Common metrics used by software teams include:

  • Latency: It measures the time taken for a data to travel through a system. High latency can indicate performance bottlenecks or network issues.
  • Error Rate: This metric quantifies the frequency of errors or failed requests within a given time frame. It helps identify issues that affect the reliability and correctness of the system. Analyzing error rate patterns can reveal traffic spikes, peak usage periods, or changes in user behavior.
  • Throughput: Throughput measures the rate at which a system or component can process requests successfully. It indicates the system’s capacity and performance.
  • Saturation: Saturation metrics monitor resource utilization levels, such as CPU, memory, disk I/O, or network bandwidth. High saturation levels suggest resource constraints or the need for scaling.
  • Availability: Availability measures the proportion of time a system or service is accessible and functioning correctly. It helps evaluate the system’s reliability and uptime.

Limitations:

Metrics can only tell you “hey, pay attention to this service/process!” if you’re already tracking and have robust systems set up to alert you via monitoring. There’s a fine line between false positives and simmering problems. But also, metrics only tell you to pay attention.

If there’s smoke, you want to discover the fire, and that’s where Traces and Logs come in.

Traces

Traces are about the flow of data and requests

If Metrics is about performance indicators for data (to immediately see what’s wrong), then Tracing is about the flow of that data as it moves through the different components or services within the system.

Distributed traces can even give insight into the path of a specific request through multiple services.

Trace example showing a request going through the Pomerium authorization flow

The result of good tracing allows for teams to understand the request’s journey, enabling the following:

  • Performance optimization: Tracing allows teams to understand the interplay between each of the services to identify bottlenecks, latency issues, and any other areas for optimization.
  • Troubleshooting and Debugging: Because tracing gives a detailed view of request flow, teams have an easier time identifying the source of errors and/or failures.
  • Dependency Analysis: The detailed view of request flow also helps highlight potential points of failure, enabling teams to assess the impact of changes or failures in one service on the overall system.

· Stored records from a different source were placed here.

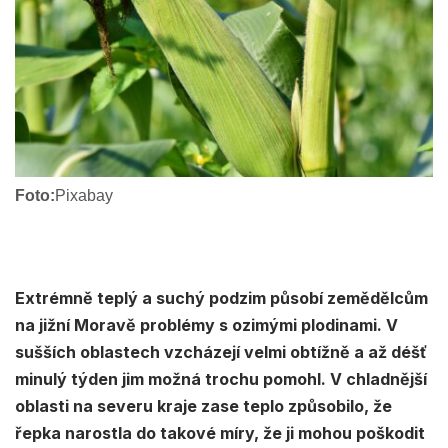
Foto:
Pixabay
Extrémně teplý a suchý podzim působí zemědělcům
na jižní Moravě problémy s ozimými plodinami. V
sušších oblastech vzcházejí velmi obtížně a až déšť
minulý týden jim možná trochu pomohl. V chladnější
oblasti na severu kraje zase teplo způsobilo, že
řepka narostla do takové míry, že ji mohou poškodit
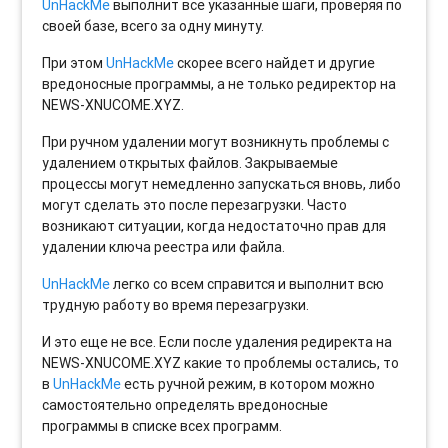
UnHackMe
выполнит все указанные шаги, проверяя по
своей базе, всего за одну минуту.
При этом
UnHackMe
скорее всего найдет и другие
вредоносные программы, а не только редиректор на
NEWS-XNUCOME.XYZ.
При ручном удалении могут возникнуть проблемы с
удалением открытых файлов. Закрываемые
процессы могут немедленно запускаться вновь, либо
могут сделать это после перезагрузки. Часто
возникают ситуации, когда недостаточно прав для
удалении ключа реестра или файла.
UnHackMe
легко со всем справится и выполнит всю
трудную работу во время перезагрузки.
И это еще не все. Если после удаления редиректа на
NEWS-XNUCOME.XYZ какие то проблемы остались, то
в
UnHackMe
есть ручной режим, в котором можно
самостоятельно определять вредоносные
программы в списке всех программ.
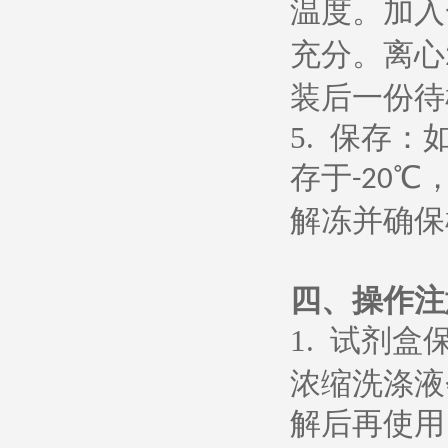
温度。加入
充分。离心
装后一份待
5.
保存：
存于
℃
-20
解冻并确保
四、操作注
1.
试剂盒
浓缩洗涤液
解后再使用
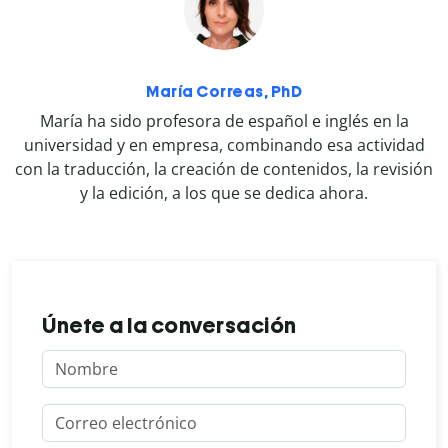
María Correas, PhD
María ha sido profesora de español e inglés en la
universidad y en empresa, combinando esa actividad
con la traducción, la creación de contenidos, la revisión
y la edición, a los que se dedica ahora.
Únete a la conversación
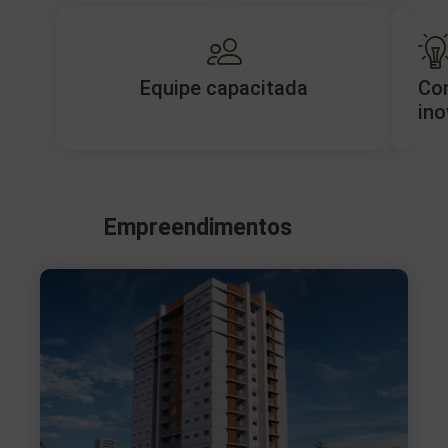
Equipe capacitada
Co
ino
Empreendimentos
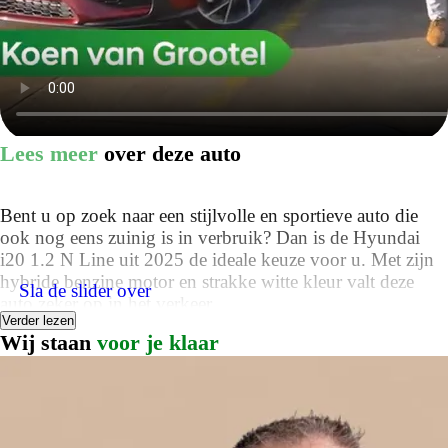
Lees meer
over deze auto
Bent u op zoek naar een stijlvolle en sportieve auto die
ook nog eens zuinig is in verbruik? Dan is de Hyundai
i20 1.2 N Line uit 2025 de ideale keuze voor u. Met zijn
hybride benzine motor en strakke witte kleur valt deze
Sla de slider over
auto zeker op in het verkeer.
Verder lezen
Wij staan
voor je klaar
Met een vermogen van 84 PK en een kilometerteller die
slechts 12446 kilometer aangeeft, zult u genieten van elke
rit die u maakt met deze hatchback. De vijf deuren maken
het makkelijk om in en uit te stappen, en met de metallic
lak straalt de Hyundai i20 1.2 N Line nog meer klasse uit.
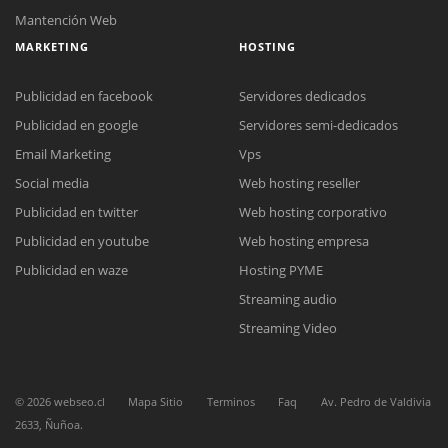
Mantención Web
MARKETING
HOSTING
Publicidad en facebook
Servidores dedicados
Publicidad en google
Servidores semi-dedicados
Email Marketing
Vps
Social media
Web hosting reseller
Reunión online
Publicidad en twitter
Web hosting corporativo
Nuestros ejecutivos le enviarán un correo electrónico con el enlace a
Chat Online
Meet para la reunión online.
Publicidad en youtube
Web hosting empresa
Cotización
Todos nuestros ejecutivos están fuera de línea. Complete el formulario
Publicidad en waze
Hosting PYME
para enviarnos un correo electrónico con sus datos personales.
Complete el formulario y nos contactaremos a la brevedad.
Streaming audio
Streaming Video
©
2026
webseo.cl
Mapa Sitio
Terminos
Faq
Av. Pedro de Valdivia
2633, Ñuñoa.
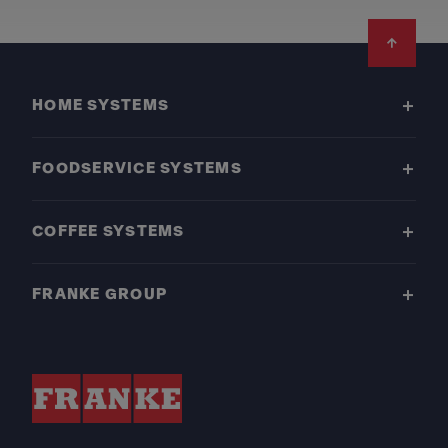
Footer
HOME SYSTEMS
FOODSERVICE SYSTEMS
COFFEE SYSTEMS
FRANKE GROUP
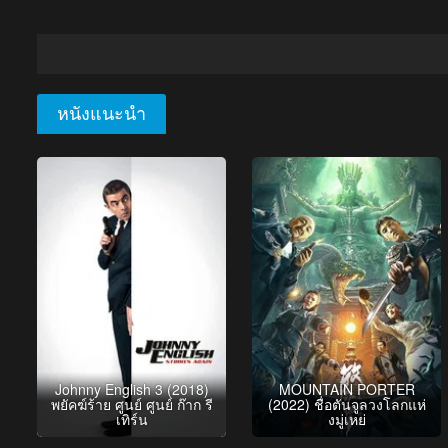
หนังแนะนำ
Johnny English 3 (2018)
MOUNTAIN PORTER
พยัคฆ์ร้าย ศูนย์ ศูนย์ ก๊าก รี
(2022) ชื่อตันจูลวงโลกแห่
เทิร์น
งมู่เหย่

As for how it’s done, tracing is accomplished by adding to a trace ID as it traverses individual services in the request flow.. As the requests move from one service to another, each service appends its own trade ID, which represents a specific operation or activity performed by that service. These trace IDs contain information such as timestamps, duration, metadata, and contextual data.

Logs

Logs are great at giving teams precise data on who what when where and how. Once teams see a service is misbehaving or dead, they use the logs to understand why.

Logs can be granular records of events and messages to provide a chronological record of all activities. This provides incredible detail to teams, but now they face an overwhelming mountain of data. A lot of thought and effort needs to go into making sure the system captures, tags, and indexes the logs so the data is presented in a manner that indicates importance to the teams responsible.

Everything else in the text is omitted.